Why the News Isn't Really the News

Uploader Description: 'Ryan Holiday, the author of, "Trust Me, I'm Lying," shares a bit about how he has manipulated media to get bogus, anonymous stories to the front-page of news media outlets. He wonders if many of our news stories can even be trusted because the system by which news outlets pick up their stories is flawed. In fact, the news may not really be the news at all.

We interviewed Ryan Holiday to find out more. The epiphany? If you're not paying for a product online, then you ARE the product.'
siftbotsays...

Self promoting this video and sending it back into the queue for one more try; last queued Monday, May 13th, 2013 1:17pm PDT - promote requested by original submitter dotdude.

yellowcsays...

Even if you are paying for it, there's always more money to be made.

You need a publicly funded company that truly does not rely on any outside source except taxpayers and is strictly and forever forbidden to show a single ad. It's just so damn hard to not be corrupt though.

The second your outlets relies on any sort of metric to survive, like page views, the majority of your efforts simply must go towards increasing that metric, there is no other choice, staying in business is not a simple thing to do.

aimpointsays...

Yep this is what news companies of the modern era are, retweeting and reposting stuff we see on the internet. Good job cnn, your as credible as lulcatz without being cute.

VoodooVsays...

yeah I gotta agree with @yellowc. paying for a news site doesn't give news sites much more incentive to be truthful and more integrity.

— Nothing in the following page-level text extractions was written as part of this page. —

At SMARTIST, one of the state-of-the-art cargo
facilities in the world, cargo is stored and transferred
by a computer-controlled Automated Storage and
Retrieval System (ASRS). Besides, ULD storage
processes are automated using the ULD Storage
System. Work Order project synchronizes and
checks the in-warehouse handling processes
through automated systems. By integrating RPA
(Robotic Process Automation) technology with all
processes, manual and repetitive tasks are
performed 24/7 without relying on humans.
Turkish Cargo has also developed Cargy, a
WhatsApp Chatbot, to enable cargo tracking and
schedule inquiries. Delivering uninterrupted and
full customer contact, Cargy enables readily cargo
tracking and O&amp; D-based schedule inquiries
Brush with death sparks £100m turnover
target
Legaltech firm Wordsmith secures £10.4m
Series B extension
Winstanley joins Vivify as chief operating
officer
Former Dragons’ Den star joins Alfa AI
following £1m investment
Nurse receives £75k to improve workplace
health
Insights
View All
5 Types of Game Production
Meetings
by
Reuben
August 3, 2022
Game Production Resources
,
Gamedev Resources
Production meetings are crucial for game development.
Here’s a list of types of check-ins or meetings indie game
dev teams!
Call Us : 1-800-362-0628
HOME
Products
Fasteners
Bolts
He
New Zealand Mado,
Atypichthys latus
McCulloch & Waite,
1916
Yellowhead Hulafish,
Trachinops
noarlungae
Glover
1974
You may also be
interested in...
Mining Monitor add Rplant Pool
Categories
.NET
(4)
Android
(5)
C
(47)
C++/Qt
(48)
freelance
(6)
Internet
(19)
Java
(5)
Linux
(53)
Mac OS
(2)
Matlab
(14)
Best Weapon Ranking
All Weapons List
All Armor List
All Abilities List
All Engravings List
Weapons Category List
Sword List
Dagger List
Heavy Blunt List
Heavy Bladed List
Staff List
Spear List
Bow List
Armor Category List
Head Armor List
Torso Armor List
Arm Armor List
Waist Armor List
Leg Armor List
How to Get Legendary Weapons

This is the sort of thing that makes me in favor of state run media, but that has a completely different set of pitfalls and high potential of corruption. My only hope about state run media is that at least it would be answerable to taxpayers instead of shareholders. If we didn't have so many low information voters and we had higher voter participation, I'd like to think state run media could work but yeah, I acknowledge that I'm just being wishful and realistically it wouldn't work.

so private news organizations: susceptible to sensationalism and private agendas. State run news: susceptible to simply becoming propaganda.

So what's the solution? How do you incentivise being factual and removing bias, or at the very least identify bias easily. Even biased news can be useful IMO as long as that bias is clearly known and open to criticism and counter arguments.

The biggest pet peeve I have with media is the mentality that every issue has 2 and only 2 ways of looking at it and they're both equally likely because current news media thrives on manufactured controversy. One side typically has more evidence than the other, yet it's presented as if both sides are equally plausible.